The corner where the route turns left onto Marsh Wall to The corner in Canary Wharf where the route turns left onto Canada Square
Words by Clair Whitefield, images by Charles Allfrey
You are now on the edges of London’s financial district. Once you reach the end of Marsh Wall and turn right, you’ll see it rising up before you: Canary Wharf, its unmistakable collection of offices staggered across the skyline like podiums.
But if you need distracting before then, look out for the statue on your right-hand side. You’ll see it once you’ve run underneath the DLR. It’s above the entrance to a bar named Fridays, which is attached to The Britannia International Hotel.
Let me tell you a story about this statue. He’s the eternal spectator and he’ll be there waiting for you to pass by and watching as you do, whether you’re a front-runner or the last to file through.
“He’s no Michelangelo’s David, is he?” said one of the men who winched him into place. It had taken three of them and a crane to get him onto the ledge. They looked up at him from the pavement and the statue peered out over them, his gaze fixed straight ahead.
He is no masterpiece, it’s true. He is crude and roughly chiselled, yet not so ugly that he deserves his fate; staring at his own reflection in the tinted windows opposite, his view of the river entirely obscured.
He is grey and cast out of cement. His hair is shoulder length and slicked back. His body is bare, taut and toned and his arms are outstretched, holding an invisible offering.

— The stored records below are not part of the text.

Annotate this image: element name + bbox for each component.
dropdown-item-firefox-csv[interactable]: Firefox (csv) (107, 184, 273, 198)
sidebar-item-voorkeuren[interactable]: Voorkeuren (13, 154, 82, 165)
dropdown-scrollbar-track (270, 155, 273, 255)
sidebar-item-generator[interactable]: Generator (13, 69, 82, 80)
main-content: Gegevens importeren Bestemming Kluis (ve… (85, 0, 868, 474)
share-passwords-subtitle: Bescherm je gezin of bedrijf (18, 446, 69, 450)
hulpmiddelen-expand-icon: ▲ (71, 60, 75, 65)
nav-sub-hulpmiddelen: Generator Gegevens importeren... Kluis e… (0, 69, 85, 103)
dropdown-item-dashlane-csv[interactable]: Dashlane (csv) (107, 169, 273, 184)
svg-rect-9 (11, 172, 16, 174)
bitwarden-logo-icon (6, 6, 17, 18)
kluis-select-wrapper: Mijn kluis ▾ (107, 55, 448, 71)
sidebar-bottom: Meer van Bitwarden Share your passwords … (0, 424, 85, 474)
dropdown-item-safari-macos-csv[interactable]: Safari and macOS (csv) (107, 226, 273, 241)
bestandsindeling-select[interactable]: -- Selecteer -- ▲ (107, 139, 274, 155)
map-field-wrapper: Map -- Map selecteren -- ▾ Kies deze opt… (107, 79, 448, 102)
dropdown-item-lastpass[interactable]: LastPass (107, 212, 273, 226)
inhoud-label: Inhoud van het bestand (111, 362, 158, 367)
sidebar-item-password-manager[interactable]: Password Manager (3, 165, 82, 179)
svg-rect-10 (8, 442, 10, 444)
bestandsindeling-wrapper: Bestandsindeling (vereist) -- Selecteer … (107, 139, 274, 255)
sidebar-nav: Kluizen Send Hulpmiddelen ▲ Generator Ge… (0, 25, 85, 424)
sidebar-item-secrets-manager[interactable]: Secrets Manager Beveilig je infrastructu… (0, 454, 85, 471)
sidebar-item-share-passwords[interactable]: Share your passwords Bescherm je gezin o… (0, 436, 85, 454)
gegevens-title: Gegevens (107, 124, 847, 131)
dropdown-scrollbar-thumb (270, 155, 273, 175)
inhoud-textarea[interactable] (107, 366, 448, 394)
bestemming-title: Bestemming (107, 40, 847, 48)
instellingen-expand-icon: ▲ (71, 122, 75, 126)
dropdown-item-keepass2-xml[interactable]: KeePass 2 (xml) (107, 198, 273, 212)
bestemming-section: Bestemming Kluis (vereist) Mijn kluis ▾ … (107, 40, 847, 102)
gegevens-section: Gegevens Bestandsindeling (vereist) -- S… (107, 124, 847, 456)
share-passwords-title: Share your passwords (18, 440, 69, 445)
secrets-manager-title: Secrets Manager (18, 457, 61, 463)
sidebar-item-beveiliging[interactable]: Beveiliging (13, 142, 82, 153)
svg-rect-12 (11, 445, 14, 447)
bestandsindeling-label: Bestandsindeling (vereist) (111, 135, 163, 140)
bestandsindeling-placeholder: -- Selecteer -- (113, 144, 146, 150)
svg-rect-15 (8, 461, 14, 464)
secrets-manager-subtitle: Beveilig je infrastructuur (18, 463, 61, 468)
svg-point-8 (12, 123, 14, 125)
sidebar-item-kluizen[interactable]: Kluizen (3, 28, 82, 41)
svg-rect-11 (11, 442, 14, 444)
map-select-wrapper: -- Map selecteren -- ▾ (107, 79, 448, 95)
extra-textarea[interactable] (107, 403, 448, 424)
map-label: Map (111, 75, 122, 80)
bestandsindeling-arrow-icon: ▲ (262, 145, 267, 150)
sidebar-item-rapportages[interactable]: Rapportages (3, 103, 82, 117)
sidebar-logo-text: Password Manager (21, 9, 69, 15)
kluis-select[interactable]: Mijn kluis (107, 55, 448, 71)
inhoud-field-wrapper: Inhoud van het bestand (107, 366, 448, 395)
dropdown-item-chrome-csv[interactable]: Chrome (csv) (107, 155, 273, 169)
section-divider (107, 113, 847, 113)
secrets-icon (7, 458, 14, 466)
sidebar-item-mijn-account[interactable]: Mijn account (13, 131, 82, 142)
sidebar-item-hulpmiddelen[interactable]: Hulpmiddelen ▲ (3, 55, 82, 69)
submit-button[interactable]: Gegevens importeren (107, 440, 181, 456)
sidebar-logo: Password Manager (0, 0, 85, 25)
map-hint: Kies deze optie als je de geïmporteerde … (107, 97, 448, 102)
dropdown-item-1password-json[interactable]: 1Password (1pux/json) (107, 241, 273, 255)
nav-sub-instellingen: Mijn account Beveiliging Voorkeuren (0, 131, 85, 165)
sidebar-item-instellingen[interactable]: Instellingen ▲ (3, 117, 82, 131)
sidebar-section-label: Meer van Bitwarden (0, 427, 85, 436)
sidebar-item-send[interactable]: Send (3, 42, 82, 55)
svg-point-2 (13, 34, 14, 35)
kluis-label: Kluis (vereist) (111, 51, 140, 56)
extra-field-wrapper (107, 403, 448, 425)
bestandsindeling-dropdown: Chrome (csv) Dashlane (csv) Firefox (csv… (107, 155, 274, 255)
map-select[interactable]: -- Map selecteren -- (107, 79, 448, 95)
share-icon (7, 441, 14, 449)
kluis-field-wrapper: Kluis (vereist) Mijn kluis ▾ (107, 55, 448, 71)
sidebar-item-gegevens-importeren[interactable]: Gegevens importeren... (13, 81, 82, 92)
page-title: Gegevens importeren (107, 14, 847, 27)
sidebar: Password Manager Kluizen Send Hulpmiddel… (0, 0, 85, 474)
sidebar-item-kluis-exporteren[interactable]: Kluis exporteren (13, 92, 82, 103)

He does not belong here. He is utterly incongruous; a faux neoclassical statue, occupying the same stretch of road as a Londis and a Subway sandwich bar, all of them hemmed in by office blocks and high rises. This is not what he was meant for and the workmen knew it.
“Give the man some dignity,” they said, and there was something maternal about the precision with which they lowered him into place and positioned him behind the balustrade. But nevertheless, get the angle right, look up through the lattice of bars, and you’ll see his meat and two veg perfectly.
Ask behind reception and the concierge will tell you the statue is the hotel’s figurehead. A tribute to the area’s maritime heritage, when ships from the Canary Islands brought citrus fruit to the docks.
For a statue, he was cheap, part of a job lot at an auction following a house clearance.
If you walk into the lobby you’ll see the marble menagerie he was part of. There are statues everywhere. They cling to the walls, flee into corners, lounge on plinths and bookend the reception desk. And that’s just the collection in reception. But they are all over the place; like a defiant fungus that has crept its way from the entrance and spread onto the landings and corridors.
Over the years, the hotel staff had tried him out at various points within the building, but nothing suited him. He’d stood by the conference suite, next to the menu stand on the mezzanine floor, and finally opposite the lift on the sixth floor. Ping! And the doors would open and there he’d be, his grey eyes staring back at you – resolute, unflinching, vacant, his arms open.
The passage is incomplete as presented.